About this task: Should an entry contain an image, omit it and repeat the rest exactly.

Exercise input:
════════════════
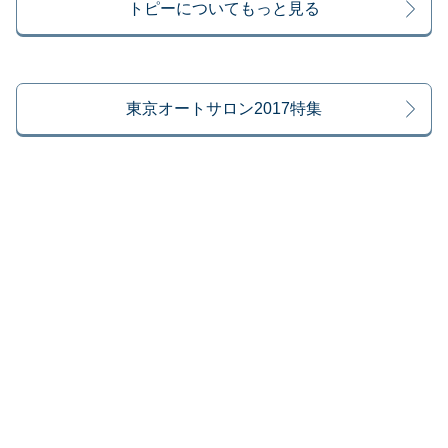
トピーについてもっと見る
東京オートサロン2017特集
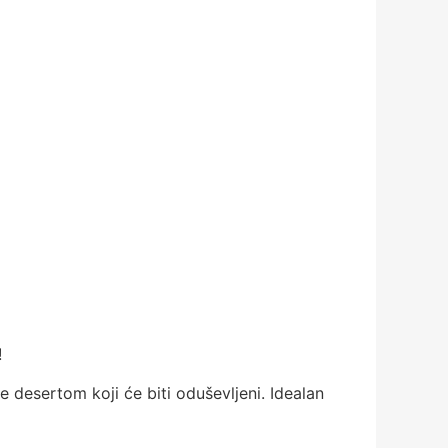
!
je desertom koji će biti oduševljeni. Idealan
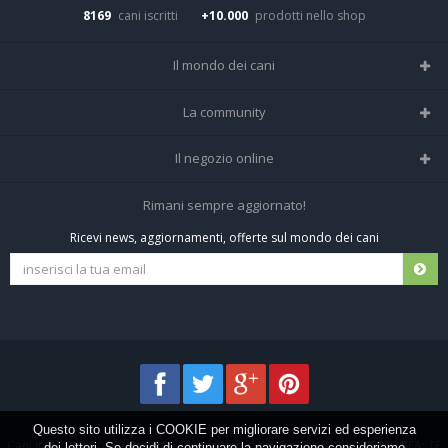
8169
cani iscritti
+10.000
prodotti nello shop
Il mondo dei cani
Tutte le razze
La community
Il Magazine
Home
Il negozio online
Le domande (Forum)
Iscriviti alla community
Negozio per cani
Rimani sempre aggiornato!
Sostanze Nocive per cani
Tutti i cani iscritti
Ricevi news, aggiornamenti, offerte sul mondo dei cani
Spedizioni e resi
Pagamenti sicuri
Termini e condizioni
Questo sito utilizza i COOKIE per migliorare servizi ed esperienza
Cani.it © 2013-2026 •
Privacy
•
Frezza Network S.R.L. P.I. 01821400676 REA: TE
dei lettori. Se decidi di continuare la navigazione consideriamo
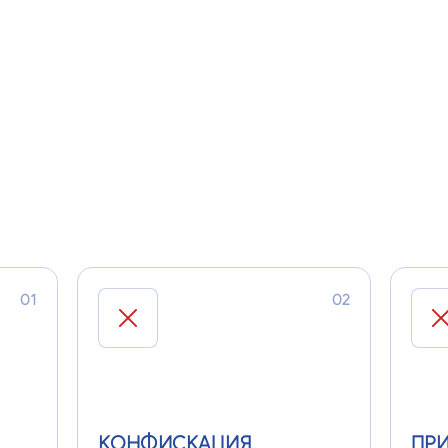
рных
для работы с радиоактивными
для 
материалами
утил
отхо
А РАБОТУ БЕЗ ЛИЦЕНЗИИ?
01
02
КОНФИСКАЦИЯ
ПР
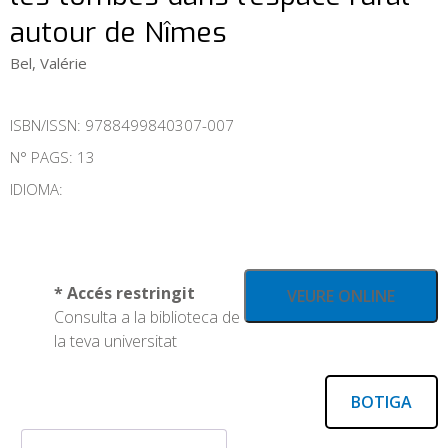
autour de Nîmes
Bel, Valérie
ISBN/ISSN:
9788499840307-007
N° PAGS: 13
IDIOMA:
* Accés restringit
VEURE ONLINE
Consulta a la biblioteca de
la teva universitat
BOTIGA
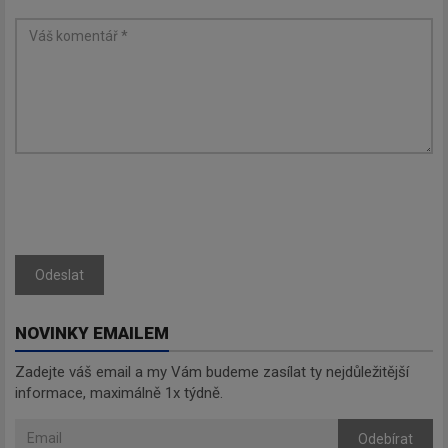
Odeslat
NOVINKY EMAILEM
Zadejte váš email a my Vám budeme zasílat ty nejdůležitější
informace, maximálně 1x týdně.
Odebírat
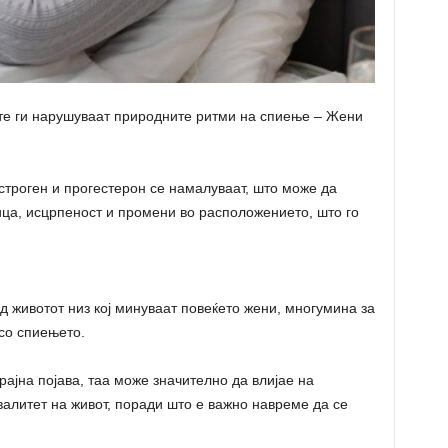
те ги нарушуваат природните ритми на спиење – Жени
строген и прогестерон се намалуваат, што може да
ца, исцрпеност и промени во расположението, што го
 животот низ кој минуваат повеќето жени, многумина за
со спиењето.
ајна појава, таа може значително да влијае на
валитет на живот, поради што е важно навреме да се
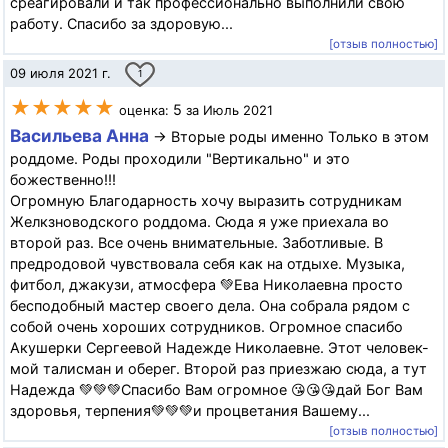
среагировали и так профессионально выполнили свою
работу. Спасибо за здоровую...
[отзыв полностью]
09 июля 2021 г.
1
★★★★★
5
оценка:
за Июль 2021
Васильева Анна
→ Вторые роды именно Только в этом
роддоме. Роды проходили "Вертикально" и это
божественно!!!
Огромную Благодарность хочу выразить сотрудникам
Желкзноводского роддома. Сюда я уже приехала во
второй раз. Все очень внимательные. Заботливые. В
предродовой чувствовала себя как на отдыхе. Музыка,
фитбол, джакузи, атмосфера 💚Ева Николаевна просто
бесподобный мастер своего дела. Она собрала рядом с
собой очень хороших сотрудников. Огромное спасибо
Акушерки Сергеевой Надежде Николаевне. Этот человек-
мой талисман и оберег. Второй раз приезжаю сюда, а тут
Надежда 💚💚💚Спасибо Вам огромное 😘😘😘дай Бог Вам
здоровья, терпения💚💚💚и процветания Вашему...
[отзыв полностью]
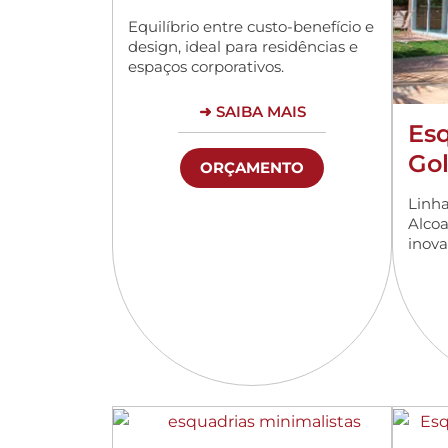
Equilíbrio entre custo-benefício e
design, ideal para residências e
espaços corporativos.
➜ SAIBA MAIS
Esq
Go
ORÇAMENTO
Linh
Alcoa
inova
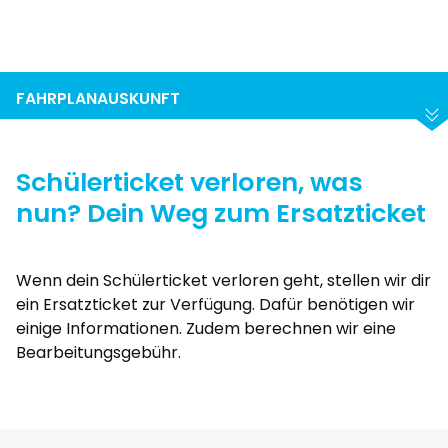
Suchen
Abfahrt
Ankunft
FAHRPLANAUSKUNFT
Schülerticket verloren, was
nun? Dein Weg zum Ersatzticket
Wenn dein Schülerticket verloren geht, stellen wir dir
ein Ersatzticket zur Verfügung. Dafür benötigen wir
einige Informationen. Zudem berechnen wir eine
Bearbeitungsgebühr.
════════════════
Response for this exercise:
トピーについてもっと見る
東京オートサロン2017特集
!
je desertom koji će biti oduševljeni. Idealan
8169
cani iscritti
+10.000
prodotti nello shop
Il mondo dei cani
Tutte le razze
La community
Il Magazine
Home
Il negozio online
Le domande (Forum)
Iscriviti alla community
Negozio per cani
Rimani sempre aggiornato!
Sostanze Nocive per cani
Tutti i cani iscritti
Ricevi news, aggiornamenti, offerte sul mondo dei cani
Spedizioni e resi
Pagamenti sicuri
Termini e condizioni
Questo sito utilizza i COOKIE per migliorare servizi ed esperienza
Cani.it © 2013-2026 •
Privacy
•
Frezza Network S.R.L. P.I. 01821400676 REA: TE
dei lettori. Se decidi di continuare la navigazione consideriamo
рных
для работы с радиоактивными
для 
материалами
утил
отхо
А РАБОТУ БЕЗ ЛИЦЕНЗИИ?
01
02
КОНФИСКАЦИЯ
ПР
autour de Nîmes
Bel, Valérie
ISBN/ISSN:
9788499840307-007
N° PAGS: 13
IDIOMA:
* Accés restringit
VEURE ONLINE
Consulta a la biblioteca de
la teva universitat
BOTIGA
Odeslat
NOVINKY EMAILEM
Zadejte váš email a my Vám budeme zasílat ty nejdůležitější
informace, maximálně 1x týdně.
Odebírat
те ги нарушуваат природните ритми на спиење – Жени
строген и прогестерон се намалуваат, што може да
ца, исцрпеност и промени во расположението, што го
 животот низ кој минуваат повеќето жени, многумина за
со спиењето.
ајна појава, таа може значително да влијае на
валитет на живот, поради што е важно навреме да се
среагировали и так профессионально выполнили свою
работу. Спасибо за здоровую...
[отзыв полностью]
09 июля 2021 г.
1
★★★★★
5
оценка:
за Июль 2021
Васильева Анна
→ Вторые роды именно Только в этом
роддоме. Роды проходили "Вертикально" и это
божественно!!!
Огромную Благодарность хочу выразить сотрудникам
Желкзноводского роддома. Сюда я уже приехала во
второй раз. Все очень внимательные. Заботливые. В
предродовой чувствовала себя как на отдыхе. Музыка,
фитбол, джакузи, атмосфера 💚Ева Николаевна просто
бесподобный мастер своего дела. Она собрала рядом с
собой очень хороших сотрудников. Огромное спасибо
Акушерки Сергеевой Надежде Николаевне. Этот человек-
мой талисман и оберег. Второй раз приезжаю сюда, а тут
Надежда 💚💚💚Спасибо Вам огромное 😘😘😘дай Бог Вам
здоровья, терпения💚💚💚и процветания Вашему...
[отзыв полностью]
Equilíbrio entre custo-benefício e
design, ideal para residências e
espaços corporativos.
➜ SAIBA MAIS
Esq
Go
ORÇAMENTO
Linh
Alcoa
inova
Suchen
Abfahrt
Ankunft
FAHRPLANAUSKUNFT
Schülerticket verloren, was
nun? Dein Weg zum Ersatzticket
Wenn dein Schülerticket verloren geht, stellen wir dir
ein Ersatzticket zur Verfügung. Dafür benötigen wir
einige Informationen. Zudem berechnen wir eine
Bearbeitungsgebühr.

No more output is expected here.